- Exercise requirements -
Records follow. Print exactly the lines from the one that has "Scatti Dolomitici di Luigi Cecchin – 02" through the one that has "8/23 在THAI WORK 私房泰 與網友的見面會&加拿大分享會", inclusive, and omit the pictures.

- The data -
● ● ● ● ●

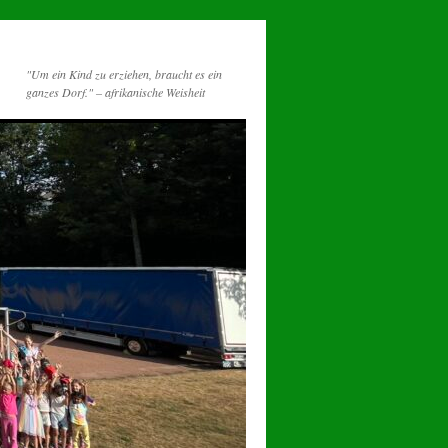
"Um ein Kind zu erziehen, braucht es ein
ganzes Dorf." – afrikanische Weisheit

● ● ● ● ●

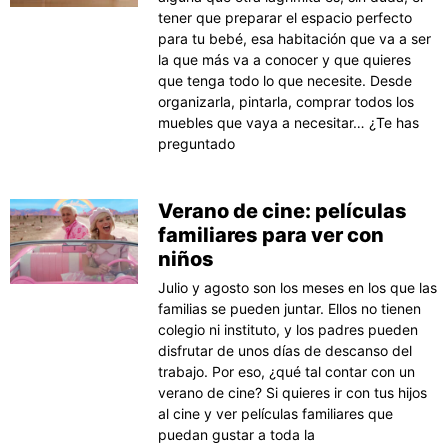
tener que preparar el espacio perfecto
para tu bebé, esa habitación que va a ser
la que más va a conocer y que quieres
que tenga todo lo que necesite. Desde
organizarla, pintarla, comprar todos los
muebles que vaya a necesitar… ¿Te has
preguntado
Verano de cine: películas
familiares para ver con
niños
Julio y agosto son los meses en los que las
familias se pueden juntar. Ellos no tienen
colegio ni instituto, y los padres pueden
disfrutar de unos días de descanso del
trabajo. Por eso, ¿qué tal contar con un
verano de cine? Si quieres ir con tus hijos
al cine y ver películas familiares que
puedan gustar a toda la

● ● ● ● ●

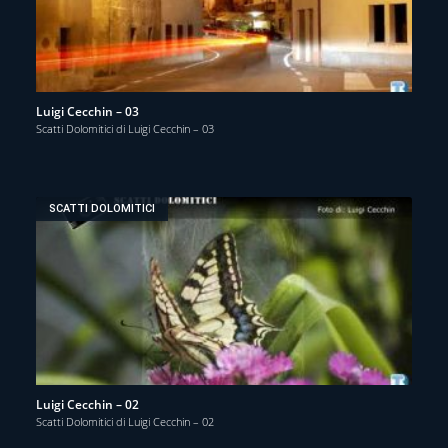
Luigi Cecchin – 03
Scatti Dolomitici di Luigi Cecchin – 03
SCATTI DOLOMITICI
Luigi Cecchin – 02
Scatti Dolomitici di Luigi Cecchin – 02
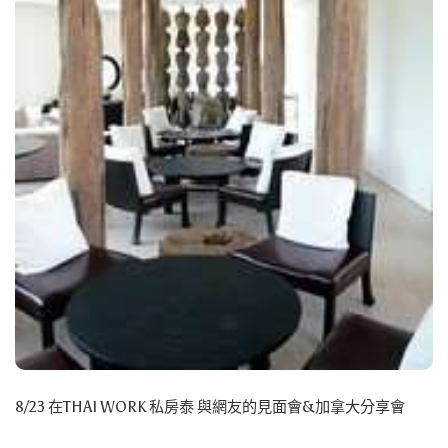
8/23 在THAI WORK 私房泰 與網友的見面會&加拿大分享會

● ● ● ● ●

- Result of this exercise -
Scatti Dolomitici di Luigi Cecchin – 02
8/23 在THAI WORK 私房泰 與網友的見面會&加拿大分享會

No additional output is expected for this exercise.